Thursday, February 25, 2021

LEFFtovers: Pork Rib Hash





The key to hash is counterintuitive: don't futz much with the components. You'd imagine lots of chopping, scraping, combining, tossing, and flipping. But that just results in a granular mash, not a hash. For hash, do very little. In fact, touch it as little as you can. Also: always work from leftovers. This is meta-cooking, not cooking.

Here's what I did:

Roughly chop onion, drop in olive oil/salt/pepper and leave it alone until brown on bottom.

Once brown, flip and lightly mix in leftover latino deli pork rib meat that's been roughly torn off the bone with fingers (hands beat knives for hash). Reduce heat to low medium.
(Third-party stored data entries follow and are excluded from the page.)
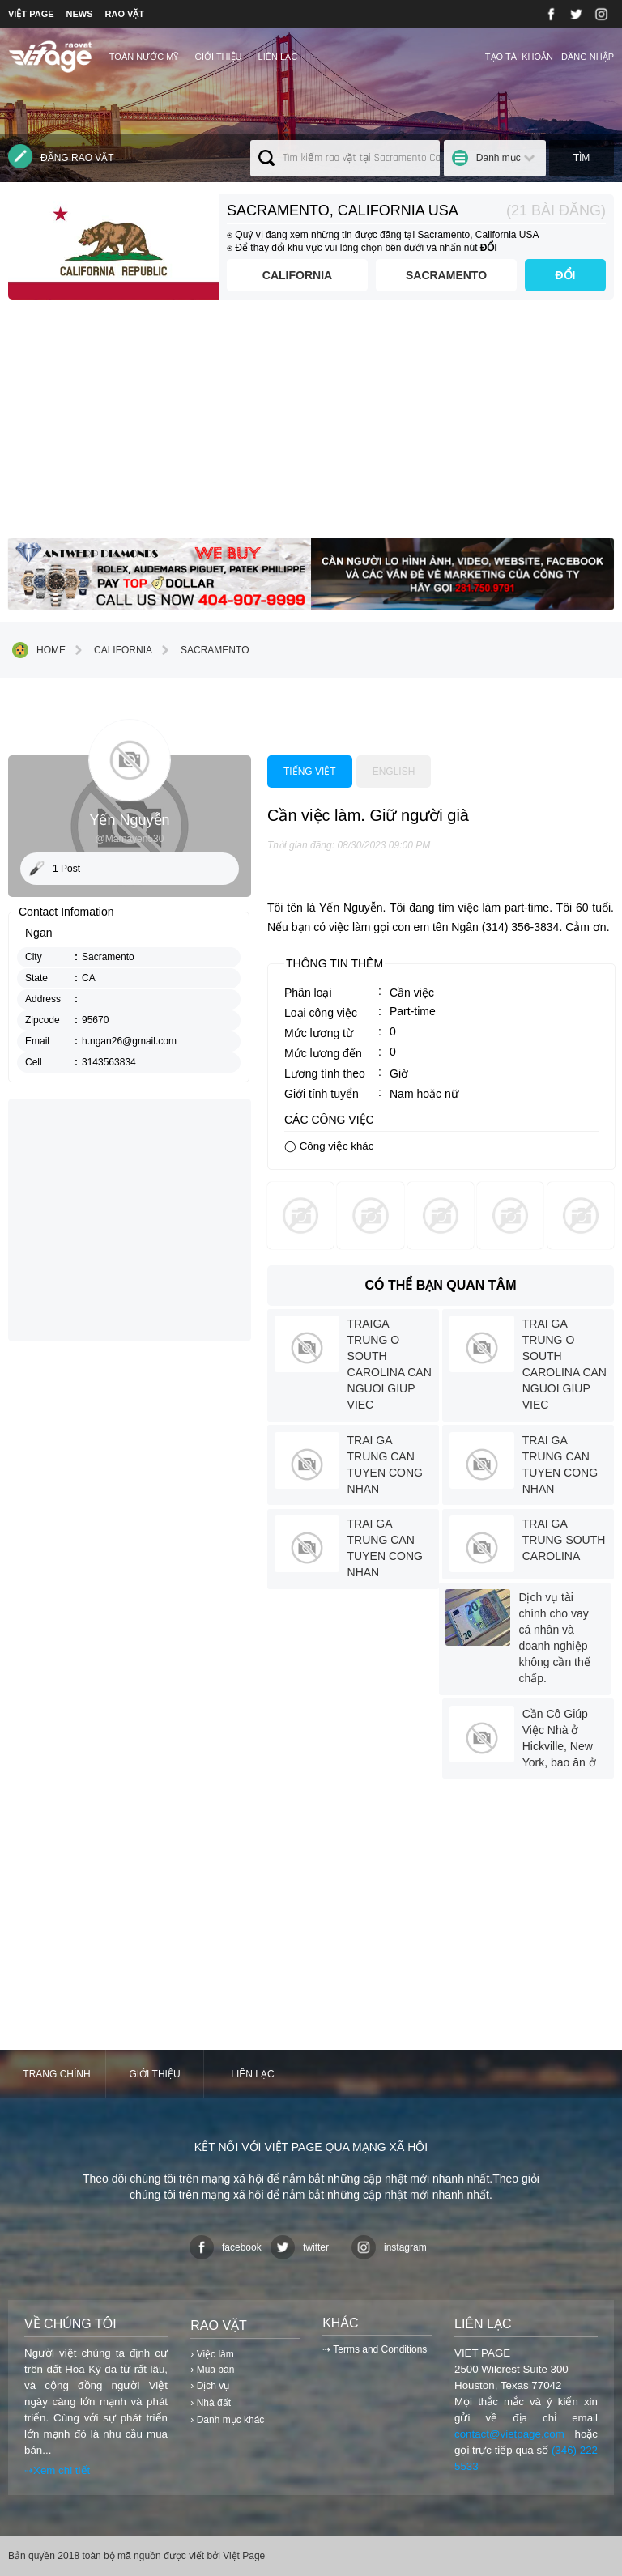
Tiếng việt (309, 771)
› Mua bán (212, 2369)
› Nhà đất (210, 2402)
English (394, 771)
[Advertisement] (311, 425)
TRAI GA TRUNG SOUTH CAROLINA (564, 1539)
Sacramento (446, 275)
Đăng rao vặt (61, 156)
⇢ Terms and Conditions (374, 2349)
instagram (389, 2247)
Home (39, 650)
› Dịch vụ (209, 2385)
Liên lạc (278, 57)
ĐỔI (566, 275)
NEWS (79, 14)
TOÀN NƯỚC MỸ (144, 57)
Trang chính (56, 2074)
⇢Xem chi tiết (57, 2470)
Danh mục (498, 158)
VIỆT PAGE (31, 14)
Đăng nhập (587, 57)
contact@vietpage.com (509, 2434)
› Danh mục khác (227, 2419)
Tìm (581, 158)
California (297, 275)
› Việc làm (211, 2354)
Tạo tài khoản (519, 57)
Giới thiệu (217, 57)
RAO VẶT (125, 14)
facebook (226, 2247)
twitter (300, 2247)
Some rice and a couple of black beans were clinging to the ribs, and were happily thrown in.

Remove skins from leftover baked small Murasaki sweet potatoes (from Trader Joe's), smash flat with a palm in a plate, then transfer with spatula to smother onion/rib mixture.
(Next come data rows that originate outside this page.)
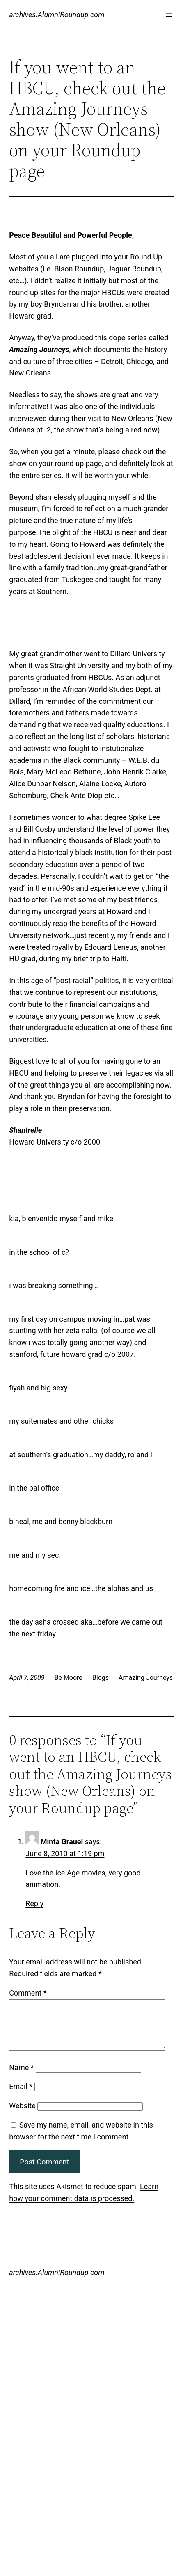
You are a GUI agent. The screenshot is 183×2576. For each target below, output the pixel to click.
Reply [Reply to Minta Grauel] (34, 1903)
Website (22, 2115)
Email (20, 2096)
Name (21, 2077)
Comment (27, 1993)
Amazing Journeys (146, 1678)
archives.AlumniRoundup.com (56, 14)
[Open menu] (169, 15)
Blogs (100, 1678)
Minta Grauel (62, 1841)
I know it sounds really layery (and looks like that at first), but have faith.

Cook for a couple minutes, then flip 1/4 of the pan at a time, mostly to keep the bottom stuff from burning. As you do so, ingredients will unavoidably combine.

Once flipped, cook another minute or two (cusp burning is not only ok but optimal), transfer to plate (more unavoidable combining), simply piling it on. Don't get arty. Trust the process.

Serve with hot sauce alongside or squirted atop.

Note: no stirring happened at all. Just one flip of onions and one flip of all ingredients and that's it. So how did it hash up? If it seems like magic, just consider what would have happened if you were trying NOT TO.

Yup! Hash!

Another note: maybe 1 TBS oil, period. The meat's greasy enough. Sure, if I added a half stick of butter it'd have had that cheap straight-to-the-amygdala brain zonk quality (the gourmand's roofie), but I don't pull cheap tricks, I work for my deliciousness. Plus I try to eat healthy at home.

Room for improvement: in close-up photo, you can see that the meat hasn't browned into frizzy crunch. My timing still needs work. Maybe I should have added meat when I first started the onions (or even earlier, cooked low and slow for a while on dry nonstick). And maybe roughed up the meat a bit more with my fingers. More fat would get me there more easily, but, like I said, I work for my deliciousness.